ただし、あまり良い「噂」は聞かないが……。
「『良い』って、どういう意味だ前原?」
「そのままの意味ですよ。聞いての通り、世界がピンチを迎えていて彼らはとても困っていて、この状況を変えられるのは選ばれた『勇者』である僕達しかいない。なら、力を貸すのは当然じゃないですか」
「確かにそうだ! だがわかっているのか? これは、遊びじゃない! 下手をしたら死ぬかもしれないんだぞ!?」
小夜子の正論に、春風は心の中で「その通りだ」と呟いた。
しかし、
「わかっていませんね先生。僕達は神様から勇者に相応しい『力』を授かっているんですよ? これで僕達が死ぬ要素がどこにあると言うんですか?」
残念な事に、翔輝には届かなかった。それどころか、どこか馬鹿にしたような口調で反論してきた。
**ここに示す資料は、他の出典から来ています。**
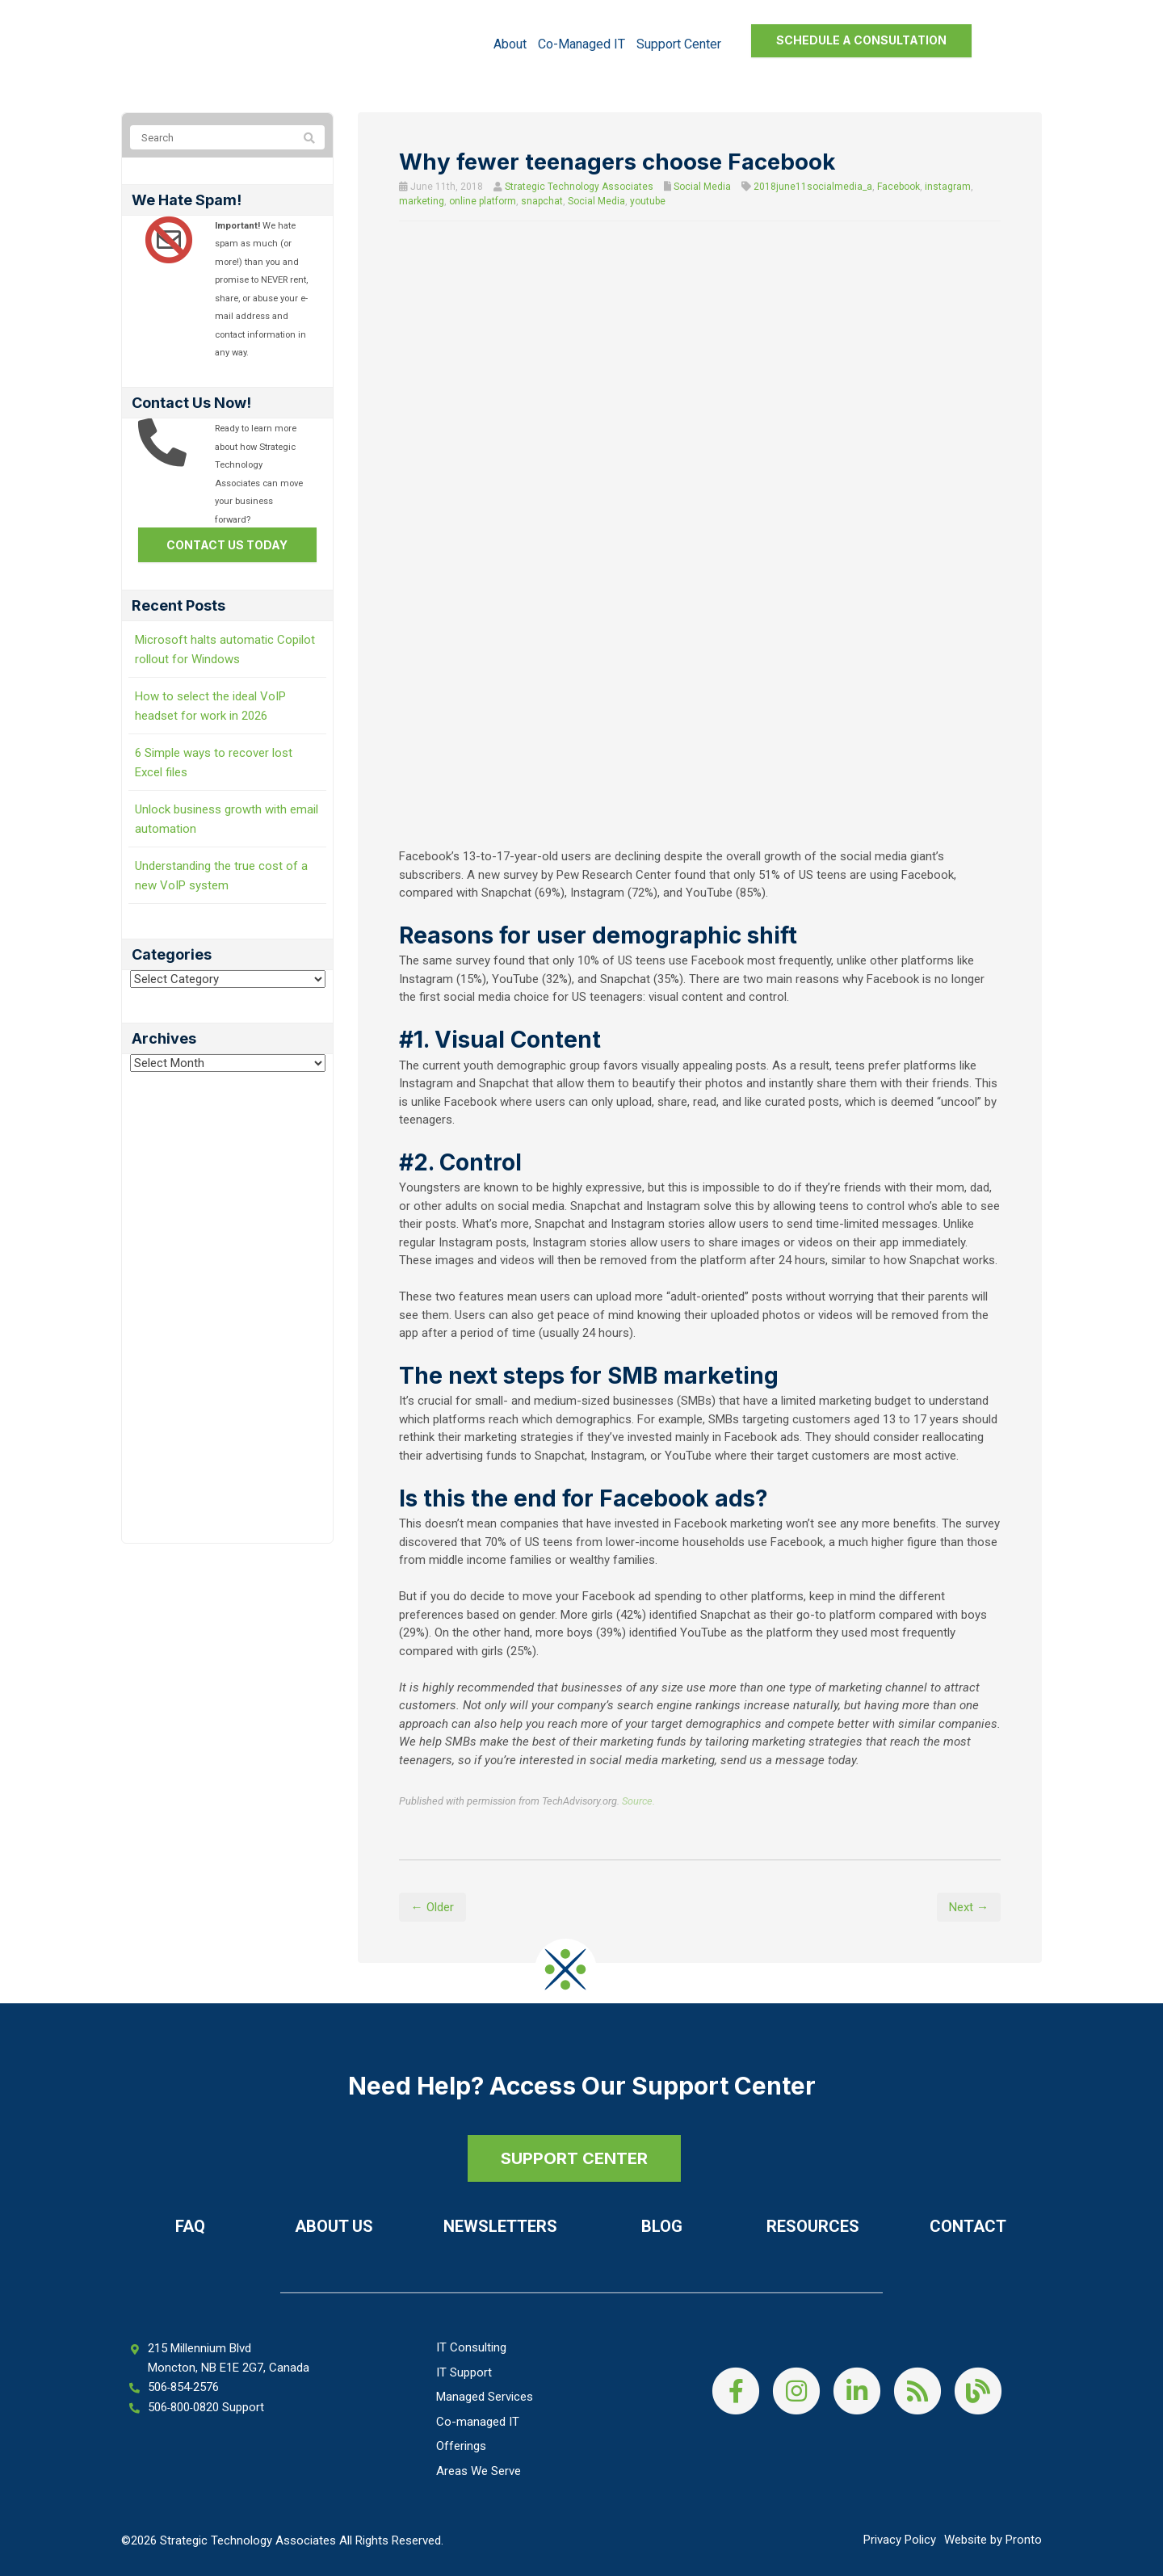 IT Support (464, 2372)
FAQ (190, 2226)
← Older (432, 1907)
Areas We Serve (478, 2471)
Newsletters (500, 2226)
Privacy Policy (899, 2539)
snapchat (542, 201)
そんな翔輝に、春風は表面では平常を装っていたが、内心ではかなりイラっとしていた。
翔輝はイケメンな笑顔を崩さずに、クラスメイト達に向かって言う。
「皆、大丈夫だよ。『勇者』である僕達なら、きっとこの世界を救えるさ。今はレベル1で知らない事が多いけど、頑張って強くなって、一緒に困難を乗り越えて、そして僕達の名をこの世界の歴史に刻もうじゃないか!」
翔輝のいかにもな言葉に、春風は心の中で、
(何を言ってんだコイツは?)
と呟きながら、呆れた表情をした。
だが、
「そ、そうか。そうだよな」
「うん、私達なら、出来るよね」
と、それまで怯えてたり、戸惑っていた様子のクラスメイト達が、次第にやる気に満ち溢れだした。
それを見て焦る小夜子と、ポカンとなる春風。
一方、ウィルフレッド達はそんな彼らを嬉しそうに見て、しまいには、
「これで世界が救われる!」
なんて言う人もいた。
やがて、春風を除くクラスメイト全員が「勇者」になる事に賛成な雰囲気になっていく中、ウィルフレッドが尋ねた。
「それでは、其方達の力を貸してくれると言うのか?」
その言葉に翔輝が、
「はい、もちろ……」
と、答えようとしたその時、
「あのー、ちょっとよろしいでしょうか?」
突然の発言に、謁見の間にいる者達全員が、その発言をした者の方を向いた。
そこには、眼鏡を外し、前髪をかき分けた春風が、
「質問があります」
と言わんばかりに手を上げていた。